Вовка что-то быстро исправил, дописал недостающую формулу и отдал тетрадь учителю. Тот лишь покачал головой.

В классе началась суета и активное движение. Павел Иванович вернулся к своему столу, где уже образовалась внушительная стопка тетрадей, и краем глаза наблюдал за Олесей, ожидая перемолвиться с ней несколькими словами.

– Олеся, ты как, сдаешь тетрадь? Давай я заодно твою отдам, – предложила Марина.

– Да, спасибо, отнеси, пожалуйста, и прихвати журнал. Ладно?

Олеся убрала в сумку пенал, задвинула стул и вышла из класса. Ей показалось, что учитель на нее смотрел во время урока. Как же ей хотелось, чтобы это было правдой! Но, нет, показалось, не может этого быть. Зачем я ему? Мало ли куда он там смотрел – говорил здравый смысл, а сердце пело о другом.

Юношеский максимализм не позволял допустить мысли, что учитель мог смотреть просто так, без злого умысла и каких-либо фривольных мыслей, как смотрят на вечерний, багряно-розовый закат, умиляются маленьким детям или забавным котятам. У Олеси ни одного чувство не было вполовину. Пожалуй, слова «все или ничего» можно было сделать ее девизом. Спустя почти два десятка лет она узнает если не пятьдесят оттенков серого, то по крайней мере, то, что серый существует как промежуточный вариант между белым и черным. Осознание этого придет с болью, сложно трансформируется в ее исстрадавшееся сердце и, наконец, проникнет в разум. Да, серый существует, а чувства могут отблескивать и отсвечивать всеми цветами радуги. Однако же не все из них называются любовью.

«Нужно скрывать эту дикую радость от общения с ПалИванычем, потому что директор уже неоднократно намекал: с учителем вести себя скромнее – и в разговорах, и в поступках. Пока только намекал, что будет если скажет в открытую – боюсь подумать», – рассуждала Олеся, поэтому и за журналом попросила Марину зайти, хотя старостой в классе была как раз она. Слишком бурно она вообразила мысли учителя: «Может ли он смотреть на меня как на девушку? Могу ли я рассчитывать на мужской, а не учительский интерес с его стороны? Возможно ли такое? Я, наверное, в его глазах всего лишь ребенок. Ученица десятого класса, малолетка». За такие сомнения и предположения ей было стыдно, она боялась себя ненароком выдать, как-то неправильно или не вовремя посмотрев на любимого человека.
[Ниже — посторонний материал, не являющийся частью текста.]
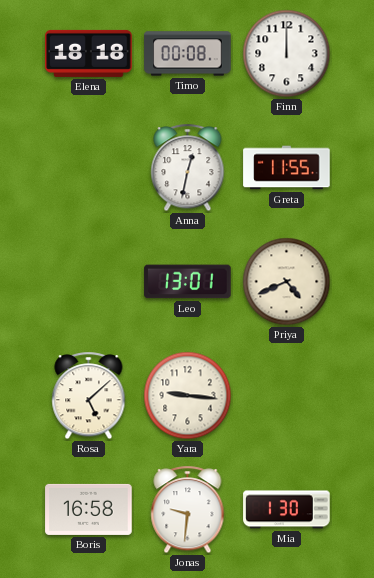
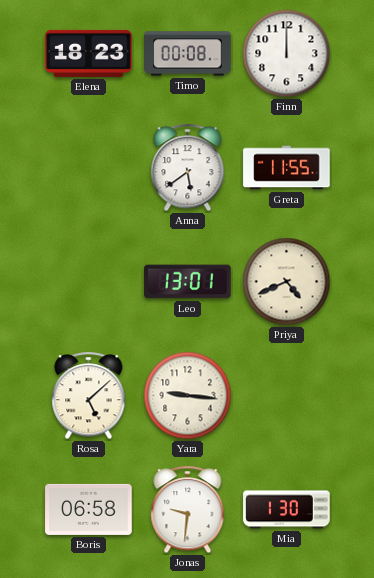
Elena: 18:18 -> 18:23
Anna: 12:32 -> 5:39
Boris: 16:58 -> 06:58
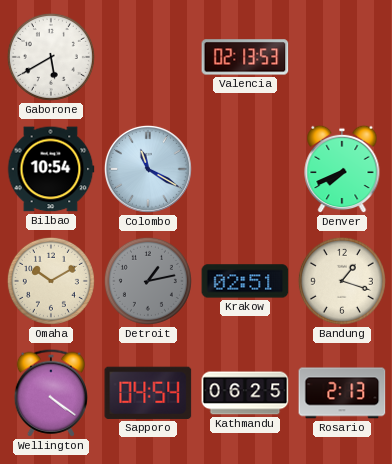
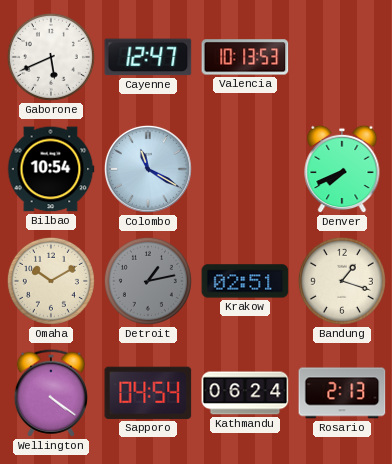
Gaborone: 5:40 -> 5:41
Cayenne: none -> 12:47
Valencia: 02:13 -> 10:13
Kathmandu: 06:25 -> 06:24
«Но, с другой стороны, вон Игорь Юрьевич, физрук, не смотрит на меня такими глазами. А Павел Иванович смотрит. Или не смотрит? Как бы я хотела знать, что он ко мне чувствует. Явно выделяет среди других, Марина вообще считает, что нам пора уже друг с другом объясниться. Ага. Подхожу я после уроков к Павлу Ивановичу и говорю: «ПалИваныч, я Вас люблю». А он мне: «И я тебя тоже, Олесенька». И мы страстно целуемся, как в кино. Ох, что мне в голову лезет?» – девушка остановила поток беспорядочных, непристойных мыслей, встряхнула челкой, расправила плечи, как будто хотела избавиться от наваждения. «Завтра суббота, выездное занятие в политехническом музее. Обычно по дороге Павел Иванович что-нибудь рассказывает. Скорее бы завтра». Так она и жила: от встречи до встречи с ним, фантазируя, мечтая и теша себя надеждой непонятно на что.

На следующий день Олеся, запыхавшись, бежала к небольшому пяточку у метро – их месту встречи для поездки в музей. Сегодня она немного опаздывала, долго прождала автобус и всю дорогу переживала, что уедут без нее. В запасе было еще целых пять минут, но пунктуальная Олеся, обычно приходящая заранее, все равно нервничала.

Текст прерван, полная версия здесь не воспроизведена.